Au Masque et la Plume, il y a quelques semaines, j’ai entendu des lettres d’auditeurs qui se plaignaient qu’on faisait tout un flan de La Route de McCarthy, alors que ce bouquin n’était pas le meilleur de l’auteur et qu’on s’y ennuyait beaucoup. Je me suis demandé si ces lecteurs blasés avaient dépassé la première cinquantaine de pages. Parce que moi aussi j’avais un peu peur de m’ennuyer : une route, un père, son fils, il faut trouver à manger, trouver où dormir et éviter les hommes. Programme austère. Mais pas sec pour autant : parce que le père a des souvenirs et que dès qu’il a été question de l’avant, du sort de sa compagne, je me suis sentie prise à la gorge par un récit extrêmement dur mais en rien paresseux.

La quatrième de couverture parle de McCarthy comme d’un héritier de la Bible, de Shakespeare ou de Faulkner, mais après avoir refermé le livre (depuis assez longtemps, même), c’est vers Homère que j’ai envie de regarder : la Route c’est l’Odyssée, mais une épopée déstructurée, désespérée, sans terre à rejoindre et sans reine à reconquérir.

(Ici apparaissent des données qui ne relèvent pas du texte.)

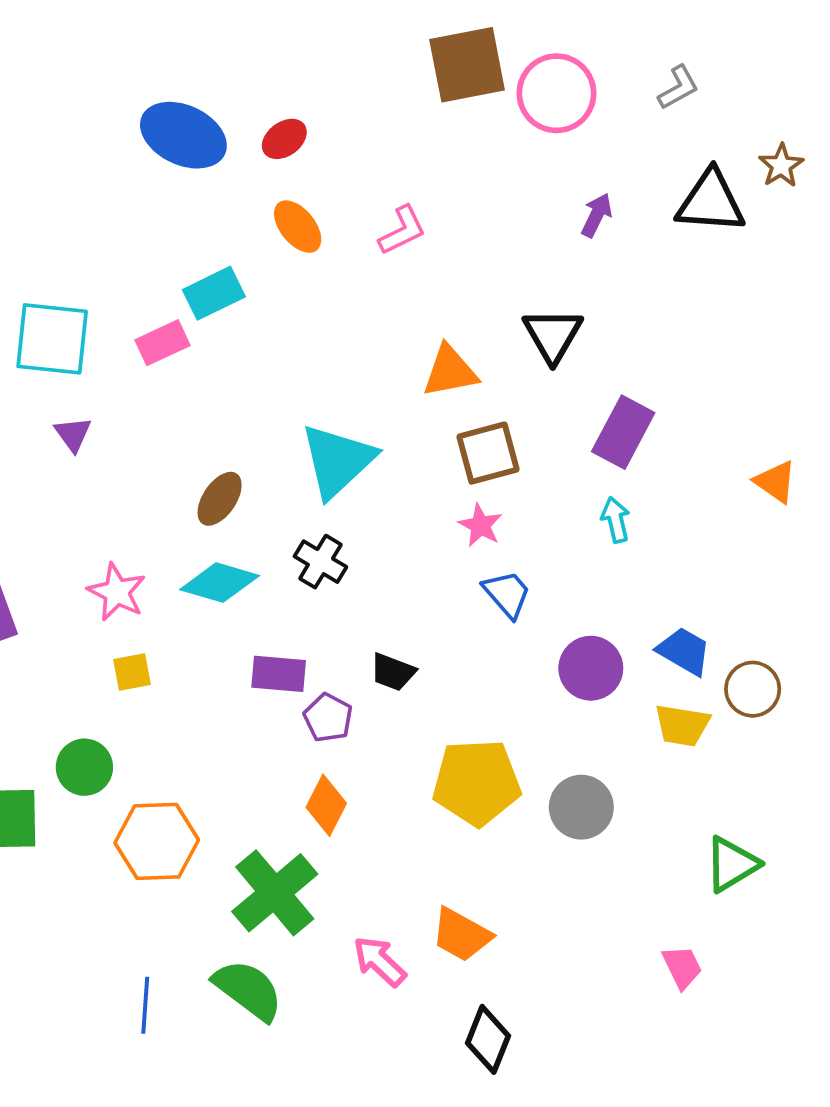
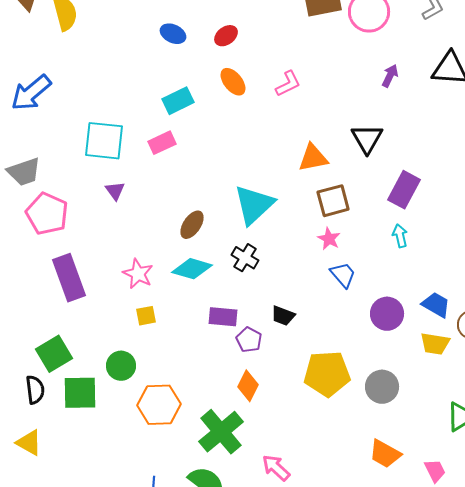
blue ellipse: (183, 135) -> (173, 34), size x0.6
cyan rectangle: (214, 293) -> (178, 101), moved
orange trapezoid: (461, 935) -> (385, 454), moved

La reine : morte, ayant comme qui dirait échangé les rôles viril et féminin avec le père. A elle la réponse violente et définitive à la violence, à lui l’effort de protection, la douceur, les compromis à faire avec l’existence d’après l’apocalypse. La terre promise : on marche vers la mer, mais quand on y est enfin rien ne change et la Route est sans fin. Le fils est devenu le dernier compagnon du héros, tous deux errent en poussant un caddie et ce sont bien des monstres qu’ils doivent affronter. Dans le monde d’après le désastre, l’humanité est redevenue bestiale et les hommes cherchent à s’emparer de leurs semblables pour les dévorer : est-ce qu’on ne reconnaît pas le cyclope, asocial et anthropophage, ou les Lestrygons, dans ces êtres mangeurs de fœtus ? Est-ce qu’il n’y a pas quelque chose de Circé dans ces hommes qui parquent des humains dans une cave comme des cochons dans un enclos ? Parfois il y a des instants d’apaisement, mais ce sont souvent des leurres et il ne faut jamais s’attarder dans les havres découverts…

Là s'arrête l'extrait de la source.